= What the task requires =
Show me every line in the listing that has the word "Fraksi".

= Extracted entries =
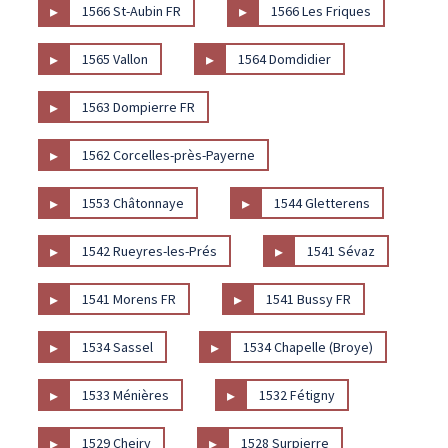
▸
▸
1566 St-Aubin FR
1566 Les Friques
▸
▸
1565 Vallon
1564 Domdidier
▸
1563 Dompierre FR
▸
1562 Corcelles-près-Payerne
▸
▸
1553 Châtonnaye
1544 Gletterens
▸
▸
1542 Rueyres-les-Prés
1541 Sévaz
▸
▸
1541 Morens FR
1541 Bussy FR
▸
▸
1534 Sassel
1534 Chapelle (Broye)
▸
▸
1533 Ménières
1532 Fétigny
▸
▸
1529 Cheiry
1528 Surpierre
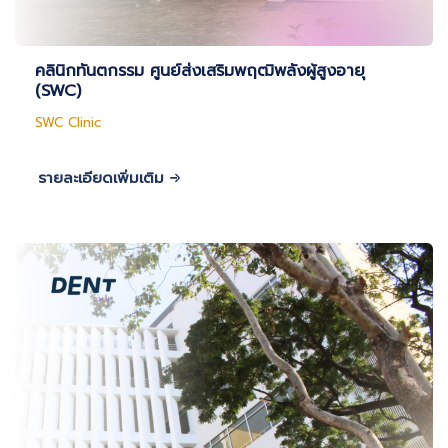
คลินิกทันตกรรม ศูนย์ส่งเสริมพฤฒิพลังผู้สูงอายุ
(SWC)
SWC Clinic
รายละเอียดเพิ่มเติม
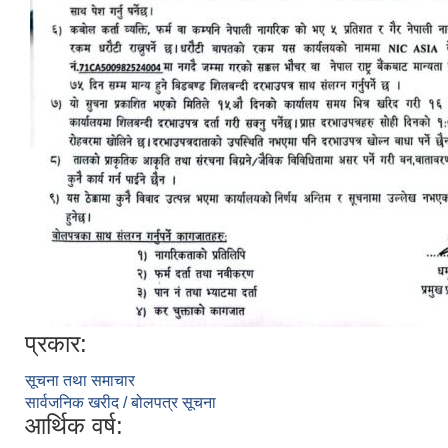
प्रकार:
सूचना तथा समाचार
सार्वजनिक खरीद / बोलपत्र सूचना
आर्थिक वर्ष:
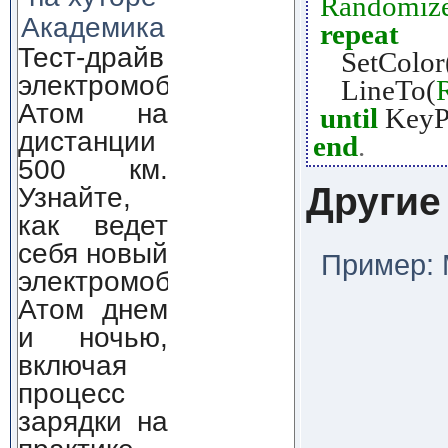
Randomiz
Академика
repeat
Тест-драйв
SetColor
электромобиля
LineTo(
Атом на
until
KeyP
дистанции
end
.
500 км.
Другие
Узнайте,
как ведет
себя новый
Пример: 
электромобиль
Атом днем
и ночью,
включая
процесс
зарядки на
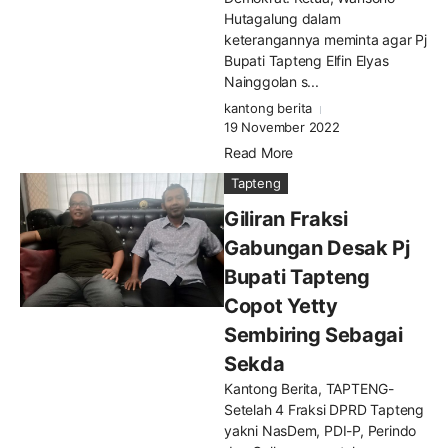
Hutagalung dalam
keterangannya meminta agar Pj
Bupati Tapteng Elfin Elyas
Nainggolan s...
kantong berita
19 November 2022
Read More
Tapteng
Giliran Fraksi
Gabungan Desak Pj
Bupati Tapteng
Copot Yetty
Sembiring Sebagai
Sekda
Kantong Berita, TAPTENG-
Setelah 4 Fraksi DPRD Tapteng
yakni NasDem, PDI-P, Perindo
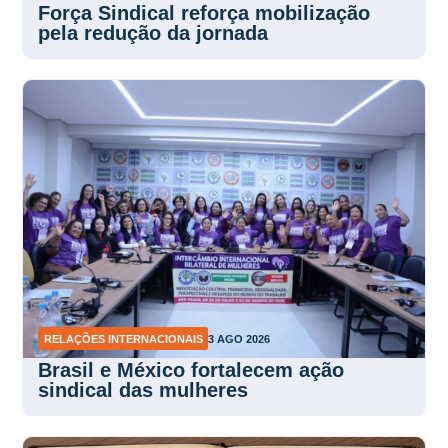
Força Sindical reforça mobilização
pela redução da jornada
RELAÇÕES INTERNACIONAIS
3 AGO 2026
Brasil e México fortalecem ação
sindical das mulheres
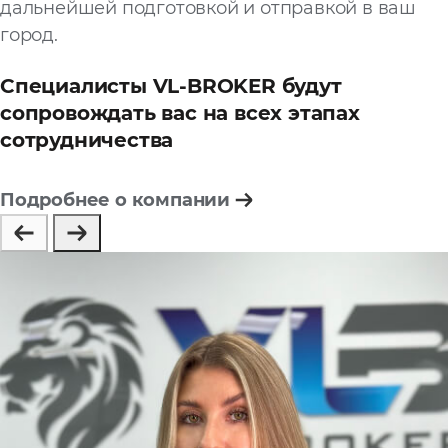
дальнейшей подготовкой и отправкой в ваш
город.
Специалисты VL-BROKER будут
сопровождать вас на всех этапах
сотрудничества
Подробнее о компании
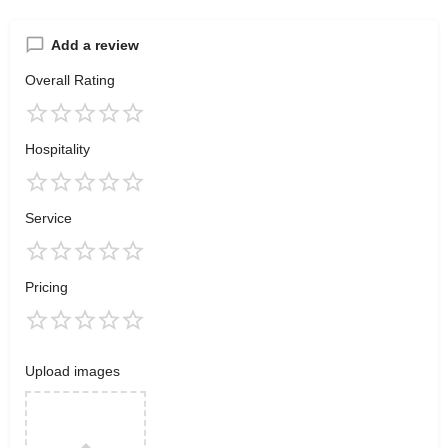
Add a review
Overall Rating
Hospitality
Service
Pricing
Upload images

= Response area =
Giliran Fraksi
Setelah 4 Fraksi DPRD Tapteng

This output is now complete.